Contemporary philosophy and apologetics often use the phrase “extra-mental reality.” This usually means the person is qualifying their argument or comment to hold constant certain epistemological commitments or assumptions.
Why should we speak in terms of ‘extra-mental’ reality? This seems to be a misnomer or implies the mind cut off and distinct from the world in a subjectively perceptualist sense. Such a view reflects precepts which are certainly non-compulsory.
If we are going to bifurcate the mind and the world, then we are committing to idealism. Reality just is. It is what we are, what we talk about. To deny it is to affirm it. The ‘out there” and the “in here” are not two different realities. For if things do not impose themselves upon our unified selves, if we only apprehend ideas and beliefs and not things, then we are left with creating reality. And a created reality is not reality at all. We are then stuck with many contrivances to extricate ourselves from a mess of our own creation. (My own position in this area agrees with the arguments laid out by Frederick Wilhelmsen in Man’s Knowledge of Reality and Etienne Gilson in Methodical Realism).
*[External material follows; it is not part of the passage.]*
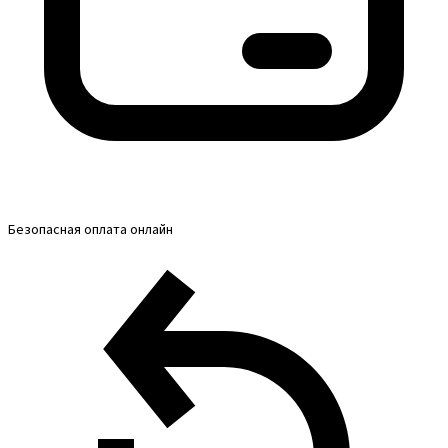
Безопасная оплата онлайн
How does something that is real assess the “extra-mental” to determine its reality or nonreality? Among the problems alluded to above, this very ‘bird’s-eye’ view begs a regress, where a higher view becomes necessary to render the judgment (of reality/non-reality) on that which is under it. However, what renders this third perspective correct? We need a fourth perspective, and so on.
It is implicit that I am real if I am making a judgment on reality by making a statement about extra-mental reality. But if I, the one making the judgement, am implicitly cut-off from reality, then how can I judge that it is real? It seems that I need to be above “myself” and “the world” to judge the difference. It is this very act of the third, transcendent position that is an artificial reconstruction. It is only possible because the mind and world are equally real, and that certain acts of the intellect entail an abstraction from things apprehended; where abstractions are possible only because the absolute exists as a tether.
I recently heard an apologist begin a debate with a qualifying commentary that there is no absolute “proof” for God because one could always raise doubts, we could be in The Matrix or tormented by Descartes’ demon, and so forth. Such a delimiter was unfortunate because it plunges dialogue into the realm of idealism. Here there is no limit to what artificial devices and analytical fabrications might be used to justify one’s rationality in denying the premise of an argument that is otherwise evident. There is little ground to be gained because metaphysics and idealism are very strange bedfellows. A priori commitments to idealism do not allow for genuine metaphysics.
The ‘extra-mental’ qualifier introduces a stiff headwind. Unfortunately, it almost certainly will not be done away with unless a monumental paradigm shift occurs in philosophy. Since these shifts usually take hundreds of years, I am not holding out much hope. On the upside, we can carefully vet the ‘extra-mental qualifier; we can choose to not let it slip by when we see it or hear it. We can press for greater clarification and better judge how useful a discussion will be in each context.